The smell of the antiseptic fading at last,

Replaced by the scent of the hemlock and pine.

The sheets feel like water, cool and profound,

Lifting him up from the bed and the floor.

He is drifting now on a current he knows,

Moving toward the bend where the water turns still.

His breath slows down to a sigh of relief,

A soft release of the tension held in the jaw,

As the weight of the body becomes a light thing.

The morning light begins to touch the curtains,

Painting the walls in a pale, lemon glow.

The room is profoundly, exceptionally still,

Except for the curtain fluttering in the breeze.

His wife is sitting in the chair by the window,

Her head rested back, her eyes closed in sleep,

Or perhaps she is listening to the start of the birds.

On the bed, the man lies perfectly peaceful,

A faint smile carved into his weathered face,

Looking like someone who has finally found

The path he was looking for through the deep trees.

Whether he is sleeping or gone is a secret

Held by the dawn and the silence of the house.
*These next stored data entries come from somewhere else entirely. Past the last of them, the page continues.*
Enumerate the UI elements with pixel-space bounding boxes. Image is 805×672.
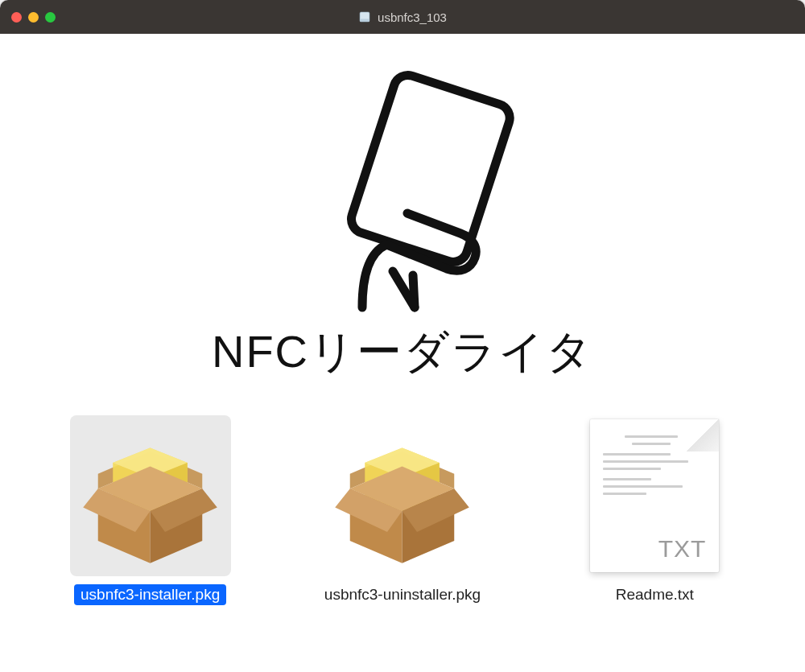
maximize-button[interactable]: [45, 12, 56, 23]
file-item-installer[interactable]: usbnfc3-installer.pkg: [46, 415, 255, 605]
txt-icon: TXT: [590, 419, 719, 572]
pkg-icon: [76, 422, 225, 571]
svg-rect-0: [360, 12, 369, 22]
svg-rect-2: [348, 72, 514, 266]
window-title: usbnfc3_103: [378, 10, 447, 24]
window-content: NFCリーダライタ: [0, 34, 805, 672]
file-icon-wrap: [70, 415, 231, 576]
file-label: usbnfc3-uninstaller.pkg: [318, 584, 487, 605]
disk-icon: [358, 10, 371, 23]
file-grid: usbnfc3-installer.pkg: [32, 415, 773, 605]
file-icon-wrap: [322, 415, 483, 576]
logo-text: NFCリーダライタ: [212, 322, 593, 383]
pkg-icon: [328, 422, 477, 571]
file-label: usbnfc3-installer.pkg: [74, 584, 226, 605]
titlebar[interactable]: usbnfc3_103: [0, 0, 805, 34]
volume-background-logo: NFCリーダライタ: [212, 66, 593, 383]
file-item-readme[interactable]: TXT Readme.txt: [550, 415, 759, 605]
minimize-button[interactable]: [28, 12, 39, 23]
file-icon-wrap: TXT: [574, 415, 735, 576]
txt-extension-label: TXT: [658, 535, 707, 563]
finder-window: usbnfc3_103 NFCリーダライタ: [0, 0, 805, 672]
file-item-uninstaller[interactable]: usbnfc3-uninstaller.pkg: [298, 415, 507, 605]
traffic-lights: [11, 12, 56, 23]
svg-rect-1: [360, 19, 369, 23]
window-title-group: usbnfc3_103: [0, 10, 805, 24]
close-button[interactable]: [11, 12, 22, 23]
file-label: Readme.txt: [609, 584, 700, 605]
nfc-card-hand-icon: [274, 66, 531, 315]
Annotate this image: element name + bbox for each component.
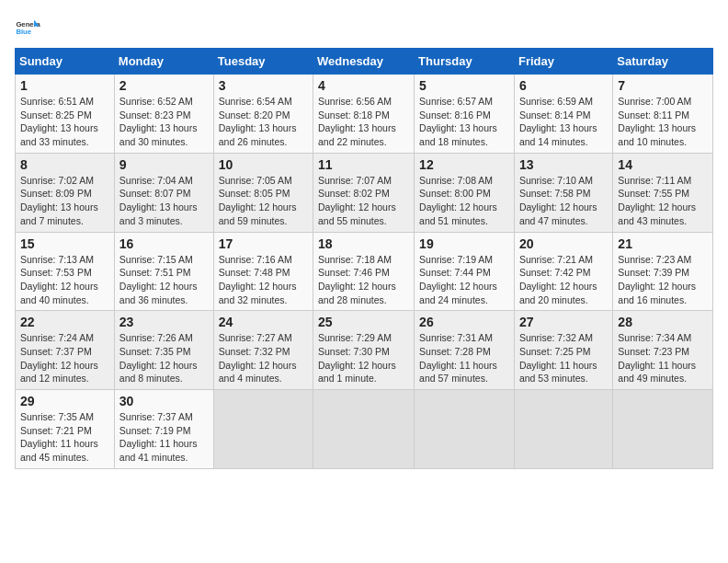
calendar-cell: 20Sunrise: 7:21 AM Sunset: 7:42 PM Dayli…	[514, 232, 612, 311]
day-number: 24	[219, 315, 308, 329]
calendar-cell: 13Sunrise: 7:10 AM Sunset: 7:58 PM Dayli…	[514, 153, 612, 232]
calendar-cell: 28Sunrise: 7:34 AM Sunset: 7:23 PM Dayli…	[613, 311, 713, 390]
day-number: 21	[618, 236, 708, 251]
day-info: Sunrise: 7:10 AM Sunset: 7:58 PM Dayligh…	[519, 174, 608, 228]
calendar-cell: 14Sunrise: 7:11 AM Sunset: 7:55 PM Dayli…	[613, 153, 713, 232]
calendar-header-tuesday: Tuesday	[213, 49, 313, 75]
day-info: Sunrise: 7:08 AM Sunset: 8:00 PM Dayligh…	[419, 174, 509, 228]
day-number: 22	[20, 315, 109, 329]
calendar-cell: 7Sunrise: 7:00 AM Sunset: 8:11 PM Daylig…	[613, 75, 713, 154]
calendar-cell	[213, 390, 313, 469]
day-number: 18	[318, 236, 409, 251]
calendar-week-3: 15Sunrise: 7:13 AM Sunset: 7:53 PM Dayli…	[16, 232, 713, 311]
calendar-cell: 25Sunrise: 7:29 AM Sunset: 7:30 PM Dayli…	[313, 311, 415, 390]
day-info: Sunrise: 7:23 AM Sunset: 7:39 PM Dayligh…	[618, 253, 708, 307]
day-info: Sunrise: 7:26 AM Sunset: 7:35 PM Dayligh…	[119, 331, 209, 385]
day-info: Sunrise: 7:19 AM Sunset: 7:44 PM Dayligh…	[419, 253, 509, 307]
calendar-cell: 24Sunrise: 7:27 AM Sunset: 7:32 PM Dayli…	[213, 311, 313, 390]
day-number: 4	[318, 78, 409, 93]
day-number: 9	[119, 157, 209, 172]
calendar-cell: 29Sunrise: 7:35 AM Sunset: 7:21 PM Dayli…	[16, 390, 115, 469]
calendar-cell	[415, 390, 515, 469]
calendar-cell: 15Sunrise: 7:13 AM Sunset: 7:53 PM Dayli…	[16, 232, 115, 311]
calendar-week-1: 1Sunrise: 6:51 AM Sunset: 8:25 PM Daylig…	[16, 75, 713, 154]
calendar-header-sunday: Sunday	[16, 49, 115, 75]
day-number: 26	[419, 315, 509, 329]
day-number: 10	[219, 157, 308, 172]
calendar-cell: 3Sunrise: 6:54 AM Sunset: 8:20 PM Daylig…	[213, 75, 313, 154]
day-info: Sunrise: 7:37 AM Sunset: 7:19 PM Dayligh…	[119, 410, 209, 465]
day-info: Sunrise: 7:35 AM Sunset: 7:21 PM Dayligh…	[20, 410, 109, 465]
day-number: 16	[119, 236, 209, 251]
day-info: Sunrise: 7:05 AM Sunset: 8:05 PM Dayligh…	[219, 174, 308, 228]
calendar-cell: 30Sunrise: 7:37 AM Sunset: 7:19 PM Dayli…	[114, 390, 213, 469]
calendar-cell: 12Sunrise: 7:08 AM Sunset: 8:00 PM Dayli…	[415, 153, 515, 232]
day-number: 8	[20, 157, 109, 172]
day-info: Sunrise: 6:59 AM Sunset: 8:14 PM Dayligh…	[519, 95, 608, 149]
day-number: 20	[519, 236, 608, 251]
day-info: Sunrise: 7:15 AM Sunset: 7:51 PM Dayligh…	[119, 253, 209, 307]
day-number: 12	[419, 157, 509, 172]
day-info: Sunrise: 7:00 AM Sunset: 8:11 PM Dayligh…	[618, 95, 708, 149]
day-info: Sunrise: 6:51 AM Sunset: 8:25 PM Dayligh…	[20, 95, 109, 149]
day-info: Sunrise: 7:32 AM Sunset: 7:25 PM Dayligh…	[519, 331, 608, 385]
calendar-cell: 18Sunrise: 7:18 AM Sunset: 7:46 PM Dayli…	[313, 232, 415, 311]
day-info: Sunrise: 7:21 AM Sunset: 7:42 PM Dayligh…	[519, 253, 608, 307]
calendar-cell	[514, 390, 612, 469]
calendar-cell: 16Sunrise: 7:15 AM Sunset: 7:51 PM Dayli…	[114, 232, 213, 311]
calendar-cell: 19Sunrise: 7:19 AM Sunset: 7:44 PM Dayli…	[415, 232, 515, 311]
logo-icon: General Blue	[15, 15, 40, 40]
day-number: 28	[618, 315, 708, 329]
day-info: Sunrise: 7:13 AM Sunset: 7:53 PM Dayligh…	[20, 253, 109, 307]
day-info: Sunrise: 7:34 AM Sunset: 7:23 PM Dayligh…	[618, 331, 708, 385]
day-number: 7	[618, 78, 708, 93]
day-info: Sunrise: 6:54 AM Sunset: 8:20 PM Dayligh…	[219, 95, 308, 149]
calendar-cell: 26Sunrise: 7:31 AM Sunset: 7:28 PM Dayli…	[415, 311, 515, 390]
logo: General Blue	[15, 15, 40, 40]
calendar-header-friday: Friday	[514, 49, 612, 75]
day-number: 17	[219, 236, 308, 251]
calendar-cell: 4Sunrise: 6:56 AM Sunset: 8:18 PM Daylig…	[313, 75, 415, 154]
day-info: Sunrise: 7:24 AM Sunset: 7:37 PM Dayligh…	[20, 331, 109, 385]
day-number: 30	[119, 394, 209, 408]
calendar-header-thursday: Thursday	[415, 49, 515, 75]
day-number: 14	[618, 157, 708, 172]
header: General Blue	[15, 15, 713, 40]
day-info: Sunrise: 7:02 AM Sunset: 8:09 PM Dayligh…	[20, 174, 109, 228]
calendar-cell: 17Sunrise: 7:16 AM Sunset: 7:48 PM Dayli…	[213, 232, 313, 311]
day-info: Sunrise: 6:57 AM Sunset: 8:16 PM Dayligh…	[419, 95, 509, 149]
day-info: Sunrise: 7:27 AM Sunset: 7:32 PM Dayligh…	[219, 331, 308, 385]
calendar-cell: 10Sunrise: 7:05 AM Sunset: 8:05 PM Dayli…	[213, 153, 313, 232]
calendar-cell	[613, 390, 713, 469]
day-number: 6	[519, 78, 608, 93]
calendar-table: SundayMondayTuesdayWednesdayThursdayFrid…	[15, 48, 713, 469]
calendar-header-row: SundayMondayTuesdayWednesdayThursdayFrid…	[16, 49, 713, 75]
calendar-header-saturday: Saturday	[613, 49, 713, 75]
calendar-cell: 21Sunrise: 7:23 AM Sunset: 7:39 PM Dayli…	[613, 232, 713, 311]
day-number: 19	[419, 236, 509, 251]
day-info: Sunrise: 7:18 AM Sunset: 7:46 PM Dayligh…	[318, 253, 409, 307]
day-info: Sunrise: 7:31 AM Sunset: 7:28 PM Dayligh…	[419, 331, 509, 385]
day-number: 15	[20, 236, 109, 251]
calendar-cell: 11Sunrise: 7:07 AM Sunset: 8:02 PM Dayli…	[313, 153, 415, 232]
calendar-cell: 9Sunrise: 7:04 AM Sunset: 8:07 PM Daylig…	[114, 153, 213, 232]
calendar-cell: 1Sunrise: 6:51 AM Sunset: 8:25 PM Daylig…	[16, 75, 115, 154]
calendar-cell: 2Sunrise: 6:52 AM Sunset: 8:23 PM Daylig…	[114, 75, 213, 154]
calendar-week-4: 22Sunrise: 7:24 AM Sunset: 7:37 PM Dayli…	[16, 311, 713, 390]
calendar-week-5: 29Sunrise: 7:35 AM Sunset: 7:21 PM Dayli…	[16, 390, 713, 469]
day-info: Sunrise: 7:11 AM Sunset: 7:55 PM Dayligh…	[618, 174, 708, 228]
day-info: Sunrise: 7:16 AM Sunset: 7:48 PM Dayligh…	[219, 253, 308, 307]
day-number: 27	[519, 315, 608, 329]
calendar-cell: 5Sunrise: 6:57 AM Sunset: 8:16 PM Daylig…	[415, 75, 515, 154]
calendar-cell: 27Sunrise: 7:32 AM Sunset: 7:25 PM Dayli…	[514, 311, 612, 390]
day-info: Sunrise: 6:52 AM Sunset: 8:23 PM Dayligh…	[119, 95, 209, 149]
calendar-cell: 22Sunrise: 7:24 AM Sunset: 7:37 PM Dayli…	[16, 311, 115, 390]
calendar-cell: 23Sunrise: 7:26 AM Sunset: 7:35 PM Dayli…	[114, 311, 213, 390]
calendar-cell: 6Sunrise: 6:59 AM Sunset: 8:14 PM Daylig…	[514, 75, 612, 154]
calendar-cell: 8Sunrise: 7:02 AM Sunset: 8:09 PM Daylig…	[16, 153, 115, 232]
calendar-header-wednesday: Wednesday	[313, 49, 415, 75]
day-number: 23	[119, 315, 209, 329]
day-number: 2	[119, 78, 209, 93]
day-number: 5	[419, 78, 509, 93]
day-info: Sunrise: 7:29 AM Sunset: 7:30 PM Dayligh…	[318, 331, 409, 385]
There is no more talk of the medieval knife,

No more fear of the chapter of the hollow man.

The porch is waiting for the heat of the sun,

And the garden is growing in the dirt outside.

The story has reached its natural conclusion,

Avoiding the jagged edges of a forced survival.

If he has crossed the creek to the other side,

He did so with boots on and a heart that was full.

If he is waiting for the smell of the coffee,

He does so with the peace of a man who is whole.

The world keeps turning in its ancient, slow tilt,

And the shadows move on from the foot of the bed.